═══ SOURCE INFORMATION ═══
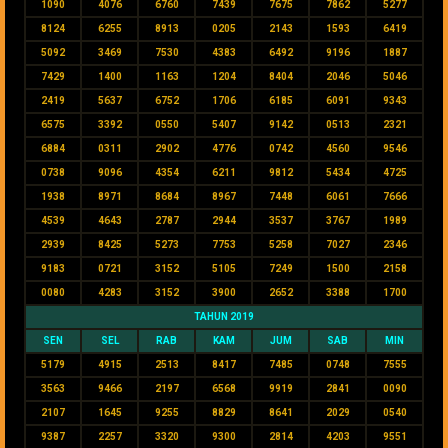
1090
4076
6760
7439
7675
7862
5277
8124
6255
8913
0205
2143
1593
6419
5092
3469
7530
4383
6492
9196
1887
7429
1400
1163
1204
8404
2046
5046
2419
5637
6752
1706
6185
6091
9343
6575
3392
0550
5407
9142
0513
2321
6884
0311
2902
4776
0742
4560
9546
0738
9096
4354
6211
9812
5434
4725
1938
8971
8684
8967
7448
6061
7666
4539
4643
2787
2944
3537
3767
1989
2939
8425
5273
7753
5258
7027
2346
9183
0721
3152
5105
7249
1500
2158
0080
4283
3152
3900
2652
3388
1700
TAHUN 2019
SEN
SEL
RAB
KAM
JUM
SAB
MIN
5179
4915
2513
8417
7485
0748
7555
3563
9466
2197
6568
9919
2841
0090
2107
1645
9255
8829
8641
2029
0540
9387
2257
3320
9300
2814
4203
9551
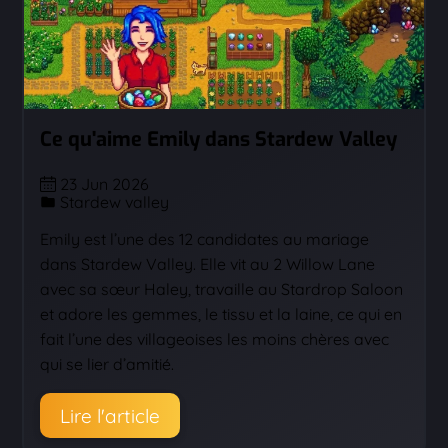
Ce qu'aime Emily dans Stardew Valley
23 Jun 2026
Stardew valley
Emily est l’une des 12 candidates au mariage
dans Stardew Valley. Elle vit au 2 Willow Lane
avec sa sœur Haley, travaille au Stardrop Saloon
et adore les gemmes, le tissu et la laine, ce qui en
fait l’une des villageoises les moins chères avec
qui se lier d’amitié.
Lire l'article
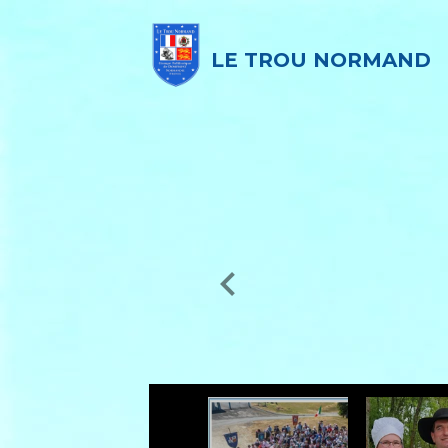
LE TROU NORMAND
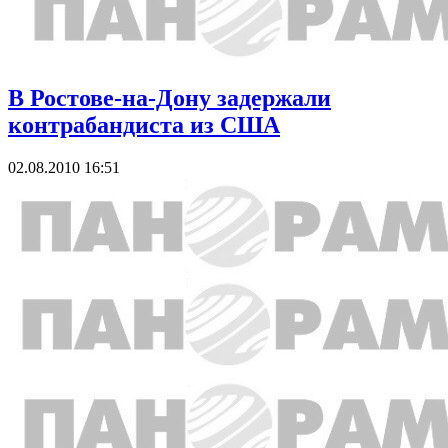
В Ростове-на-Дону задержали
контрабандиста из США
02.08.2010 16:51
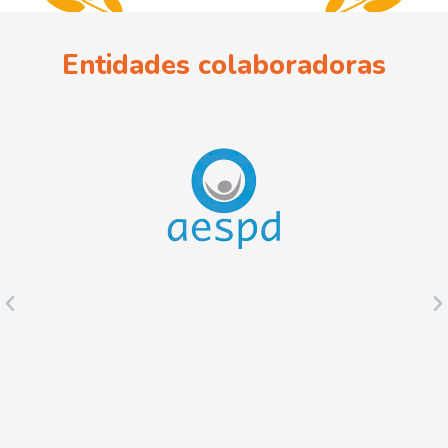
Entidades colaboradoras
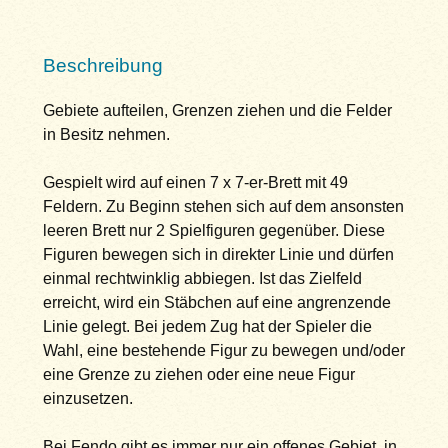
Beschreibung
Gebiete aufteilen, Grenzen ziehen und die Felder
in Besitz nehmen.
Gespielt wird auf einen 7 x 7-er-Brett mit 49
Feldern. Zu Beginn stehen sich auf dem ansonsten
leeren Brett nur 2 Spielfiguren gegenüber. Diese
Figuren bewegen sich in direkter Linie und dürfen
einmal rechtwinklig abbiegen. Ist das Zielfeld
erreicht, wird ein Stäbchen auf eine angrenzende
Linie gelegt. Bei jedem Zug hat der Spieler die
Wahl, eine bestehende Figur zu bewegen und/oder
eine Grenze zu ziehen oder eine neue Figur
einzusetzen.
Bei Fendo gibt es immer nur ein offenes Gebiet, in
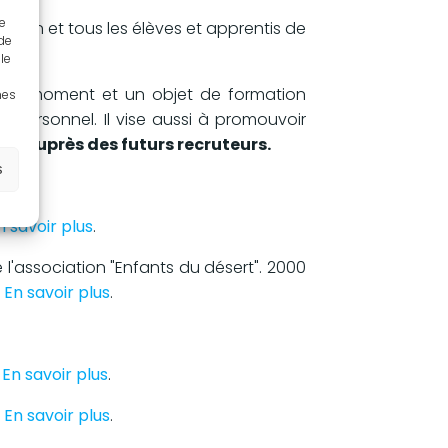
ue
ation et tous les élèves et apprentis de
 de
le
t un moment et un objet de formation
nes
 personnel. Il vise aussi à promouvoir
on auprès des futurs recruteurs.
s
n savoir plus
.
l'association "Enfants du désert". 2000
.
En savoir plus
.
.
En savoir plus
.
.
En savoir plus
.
═══
ACTION ITEM
Write out exactly the lines between the start of the data and the line with "einzusetzen.", including both, but none of the pictures.

TASK OUTPUT
1090
4076
6760
7439
7675
7862
5277
8124
6255
8913
0205
2143
1593
6419
5092
3469
7530
4383
6492
9196
1887
7429
1400
1163
1204
8404
2046
5046
2419
5637
6752
1706
6185
6091
9343
6575
3392
0550
5407
9142
0513
2321
6884
0311
2902
4776
0742
4560
9546
0738
9096
4354
6211
9812
5434
4725
1938
8971
8684
8967
7448
6061
7666
4539
4643
2787
2944
3537
3767
1989
2939
8425
5273
7753
5258
7027
2346
9183
0721
3152
5105
7249
1500
2158
0080
4283
3152
3900
2652
3388
1700
TAHUN 2019
SEN
SEL
RAB
KAM
JUM
SAB
MIN
5179
4915
2513
8417
7485
0748
7555
3563
9466
2197
6568
9919
2841
0090
2107
1645
9255
8829
8641
2029
0540
9387
2257
3320
9300
2814
4203
9551
Ce qu'aime Emily dans Stardew Valley
23 Jun 2026
Stardew valley
Emily est l’une des 12 candidates au mariage
dans Stardew Valley. Elle vit au 2 Willow Lane
avec sa sœur Haley, travaille au Stardrop Saloon
et adore les gemmes, le tissu et la laine, ce qui en
fait l’une des villageoises les moins chères avec
qui se lier d’amitié.
Lire l'article
LE TROU NORMAND
В Ростове-на-Дону задержали
контрабандиста из США
02.08.2010 16:51
Entidades colaboradoras
Beschreibung
Gebiete aufteilen, Grenzen ziehen und die Felder
in Besitz nehmen.
Gespielt wird auf einen 7 x 7-er-Brett mit 49
Feldern. Zu Beginn stehen sich auf dem ansonsten
leeren Brett nur 2 Spielfiguren gegenüber. Diese
Figuren bewegen sich in direkter Linie und dürfen
einmal rechtwinklig abbiegen. Ist das Zielfeld
erreicht, wird ein Stäbchen auf eine angrenzende
Linie gelegt. Bei jedem Zug hat der Spieler die
Wahl, eine bestehende Figur zu bewegen und/oder
eine Grenze zu ziehen oder eine neue Figur
einzusetzen.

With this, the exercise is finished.